Copy out each record that follows exactly, and omit any picture you find.

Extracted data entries
*** Block opens ***

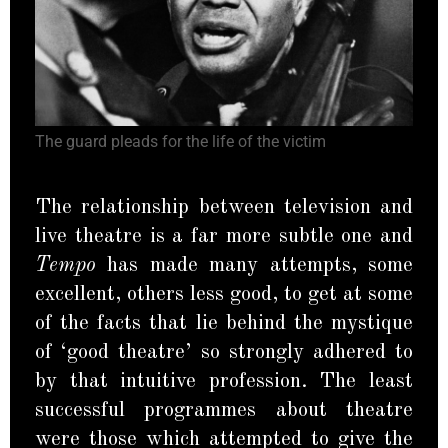
The guard pleads for the life of the victim
The relationship between television and
live theatre is a far more subtle one and
Tempo
has made many attempts, some
excellent, others less good, to get at some
of the facts that lie behind the mystique
of ‘good theatre’ so strongly adhered to
by that intuitive profession. The least
successful programmes about theatre
were those which attempted to give the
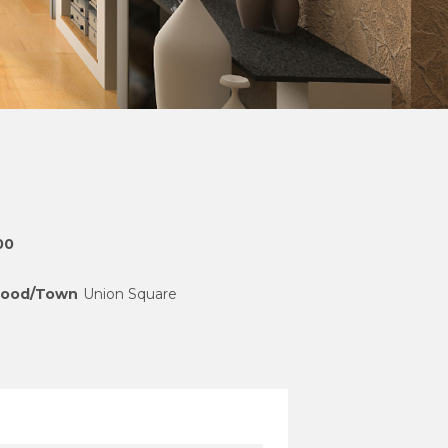
00
hood/Town
Union Square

*** Block closes ***

◆ **Output**:
The guard pleads for the life of the victim
The relationship between television and
live theatre is a far more subtle one and
Tempo
has made many attempts, some
excellent, others less good, to get at some
of the facts that lie behind the mystique
of ‘good theatre’ so strongly adhered to
by that intuitive profession. The least
successful programmes about theatre
were those which attempted to give the
00
hood/Town
Union Square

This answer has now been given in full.